Study and Development of Al-Air Battery Applying Room Temperature Ionic Liquid Electrolyte

Monday, 27 July 2015
Hall 2 (Scottish Exhibition and Conference Centre)
D. Gelman (The Grand Technion Energy Program (GTEP),Technion, Materials Science and Engineering,Technion), B. Shvartsev, I. Wallwater (Materials Science and Engineering,Technion), and Y. Ein-Eli (The Grand Technion Energy Program (GTEP), Technion, Materials Science and Engineering, Technion)
Metal – air battery chemistry defers by the electrolyte of choice. Zn – Air, Al – Air and Fe – Air batteries were already reported utilizing aqueous alkaline and brine solutions as electrolytes. The main advantage of these specific electrolyte of choice is theirs high ionic conductivity and the ability to efficiently reduce oxygen into hydroxide anions. Nevertheless, such batteries systems suffers from major drawbacks, such as comparably low voltage and specific energy, for Zn and Fe, and extremely high corrosion rates under open circuit condition, for Al.

To deal with such challenges a fairly new approach has been taken.

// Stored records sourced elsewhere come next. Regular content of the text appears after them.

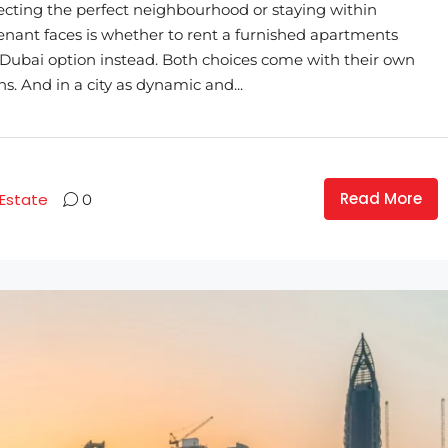
ecting the perfect neighbourhood or staying within
enant faces is whether to rent a furnished apartments
Dubai option instead. Both choices come with their own
ns. And in a city as dynamic and...
Read More
 Estate
0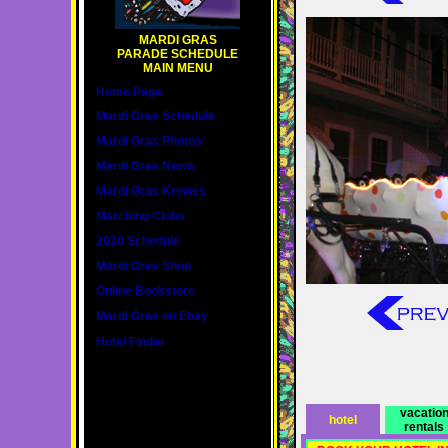
MARDI GRAS
PARADE SCHEDULE
MAIN MENU
Home Page
Mardi Gras Schedule
Mardi Gras Photos
Mardi Gras News
Mardi Gras Krewes
Marching Clubs
2020 Schedule
Mardi Gras Shop
Online Bookstore
Mardi Gras on Ebay
Hotel Finder
vacatio
hotel
rentals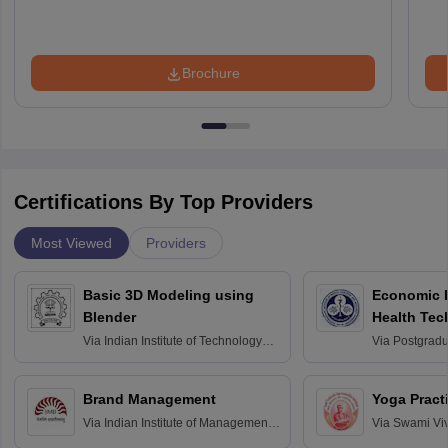
Brochure
Certifications By Top Providers
Most Viewed
Providers
Basic 3D Modeling using
Economic E
Blender
Health Tec
Assessmen
Via
Indian Institute of Technology
Via
Postgradua
Bombay
Education an
Chandigarh
Brand Management
Yoga Pract
Via
Indian Institute of Management
Via
Swami Vi
Bangalore
Anusandhana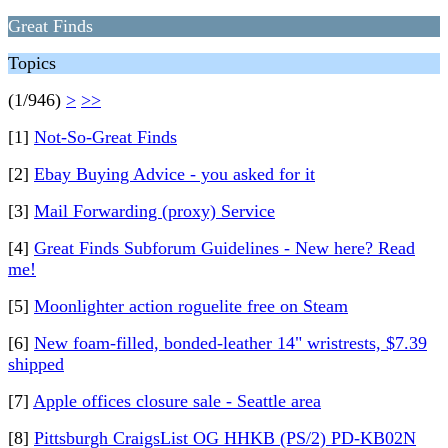
Great Finds
Topics
(1/946)
>
>>
[1]
Not-So-Great Finds
[2]
Ebay Buying Advice - you asked for it
[3]
Mail Forwarding (proxy) Service
[4]
Great Finds Subforum Guidelines - New here? Read
me!
[5]
Moonlighter action roguelite free on Steam
[6]
New foam-filled, bonded-leather 14" wristrests, $7.39
shipped
[7]
Apple offices closure sale - Seattle area
[8]
Pittsburgh CraigsList OG HHKB (PS/2) PD-KB02N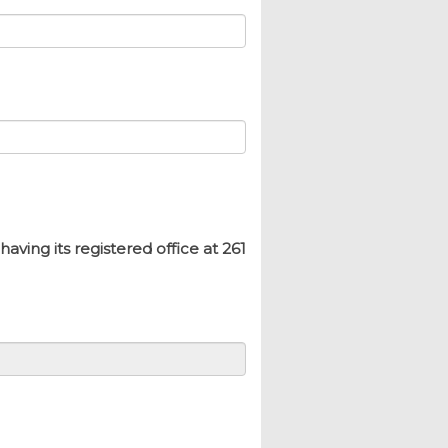
ing its registered office at 261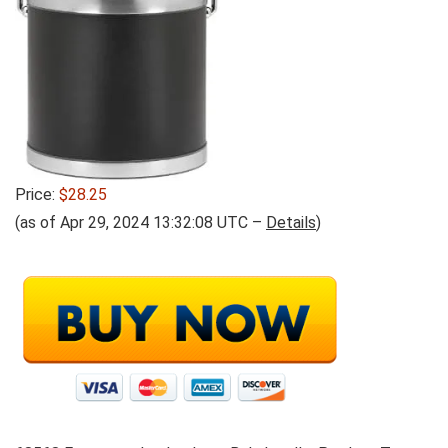
Price:
$28.25
(as of Apr 29, 2024 13:32:08 UTC –
Details
)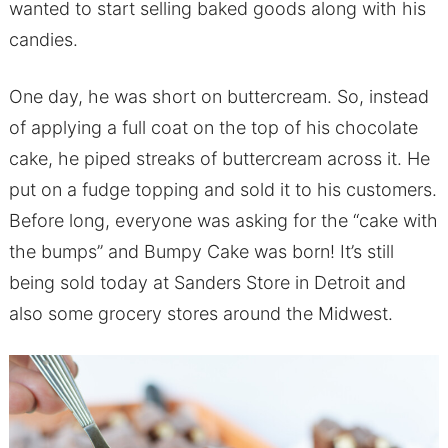
wanted to start selling baked goods along with his
candies.
One day, he was short on buttercream. So, instead
of applying a full coat on the top of his chocolate
cake, he piped streaks of buttercream across it. He
put on a fudge topping and sold it to his customers.
Before long, everyone was asking for the “cake with
the bumps” and Bumpy Cake was born! It’s still
being sold today at Sanders Store in Detroit and
also some grocery stores around the Midwest.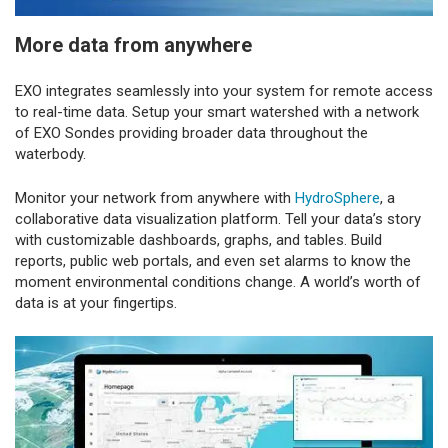
More data from anywhere
EXO integrates seamlessly into your system for remote access
to real-time data. Setup your smart watershed with a network
of EXO Sondes providing broader data throughout the
waterbody.
Monitor your network from anywhere with
HydroSphere
, a
collaborative data visualization platform. Tell your data’s story
with customizable dashboards, graphs, and tables. Build
reports, public web portals, and even set alarms to know the
moment environmental conditions change. A world’s worth of
data is at your fingertips.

The approach is based on Room Temperature Ionic Liquids (RTIL) utilization as electrolyte in Metal – air batteries research. Among these, one could find Na –and Si – air battery systems. RTILs offer unique properties, while serving as electrolytic media. Among the properties one can count their low vapor pressure, even at considerably elevated temperatures, the high intrinsic ionic conductivity, non-flammability, thermal and chemical stability with considerably large electrochemical windows (in some cases as much as 5 V) what makes them remarkable electrolytes for high-end  electrochemical applications. In our recent report[1], a new Al – air battery was presented applying 1-ethyl-3-methylimidazolium oligoflourohydrogenat (EMIm(HF)2.3F) RTIL. The specific conductivity of this exact stoichiometry is 100 mS cm-1 at 298 K, one the highest of all RTIL family, comparable to that of 0.5 M KCl aqueous solution. The presented novel Al – air battery can sustain current densities up to 1.5 mA cm-2, producing capacities above 140 mA h cm-2, and thus utilizing above 70% of the theoretical Al capacity. This is equivalent to outstanding energy densities of 2300 W h kg-1 and 6200 W h L-1.

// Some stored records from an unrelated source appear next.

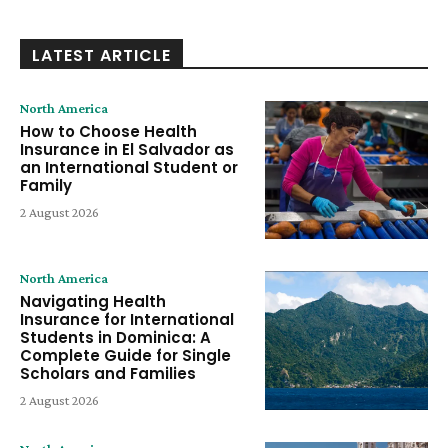
LATEST ARTICLE
North America
How to Choose Health
Insurance in El Salvador as
an International Student or
Family
2 August 2026
North America
Navigating Health
Insurance for International
Students in Dominica: A
Complete Guide for Single
Scholars and Families
2 August 2026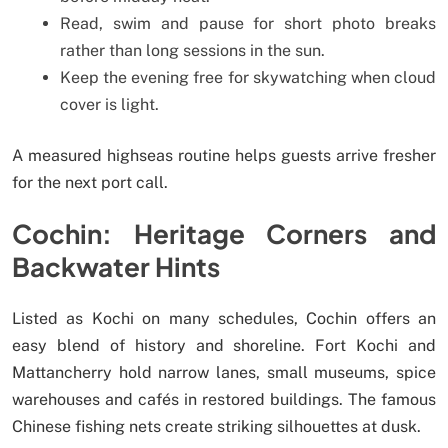
Read, swim and pause for short photo breaks
rather than long sessions in the sun.
Keep the evening free for skywatching when cloud
cover is light.
A measured highseas routine helps guests arrive fresher
for the next port call.
Cochin: Heritage Corners and
Backwater Hints
Listed as Kochi on many schedules, Cochin offers an
easy blend of history and shoreline. Fort Kochi and
Mattancherry hold narrow lanes, small museums, spice
warehouses and cafés in restored buildings. The famous
Chinese fishing nets create striking silhouettes at dusk.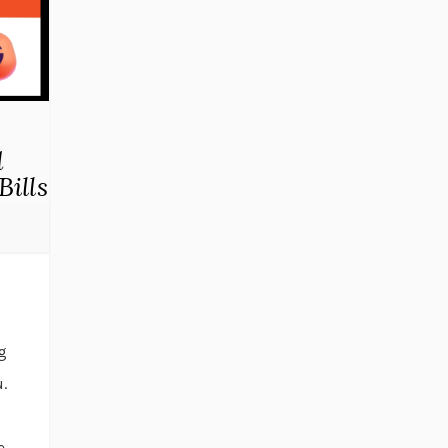
d
Bills
og
.
I
e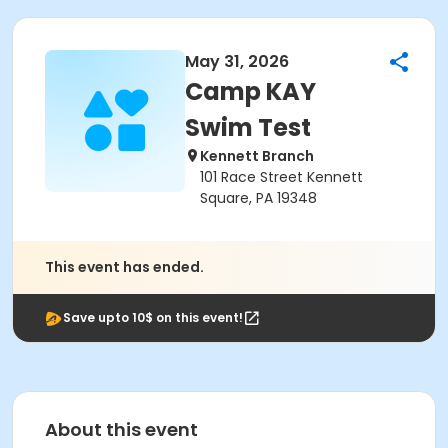
May 31, 2026
Camp KAY
Swim Test
Kennett Branch
101 Race Street Kennett
Square, PA 19348
This event has ended.
Save upto 10$ on this event!
About this event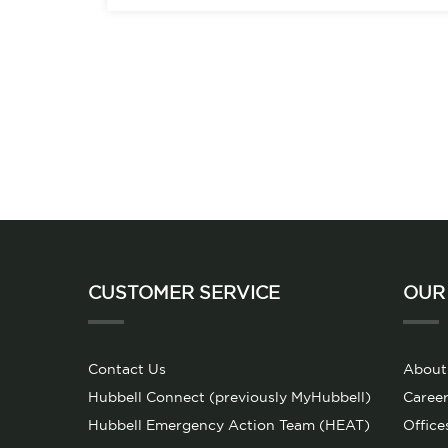
CUSTOMER SERVICE
OUR
Contact Us
About
Hubbell Connect (previously MyHubbell)
Career
Hubbell Emergency Action Team (HEAT)
Office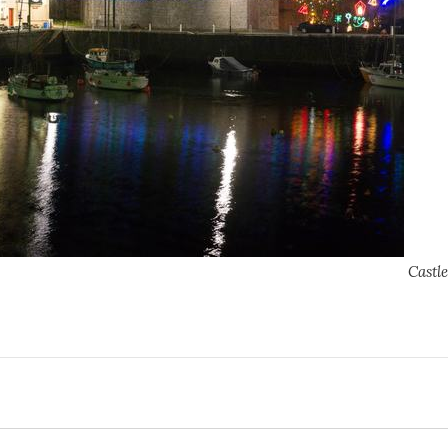
Castl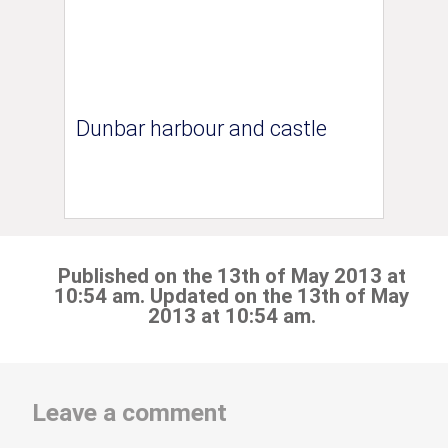
Dunbar harbour and castle
Published on the 13th of May 2013 at
10:54 am. Updated on the 13th of May
2013 at 10:54 am.
Leave a comment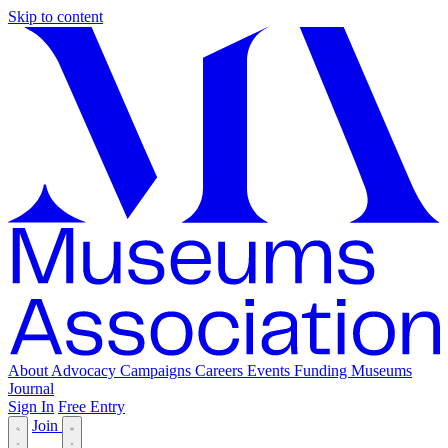
Skip to content
About
Advocacy
Campaigns
Careers
Events
Funding
Museums
Journal
Sign In
Free Entry
Join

In the current work a further investigation of the RTIL based Al – air battery is presented. Combining surface characterization with electrochemical experiments, both in half cell and also a full battery discharge, an ongoing progress in the study of this unique battery is shown. One of the main achievements in the study is related to the understanding of the operation voltage drop (deep). Conditions for elimination of this voltage deep were established and will be reported.


[1] D. Gelman, B. Shvartsev, Y. Ein-Eli, J. Mater. Chem. A. 2.47 (2014) 20237-20242.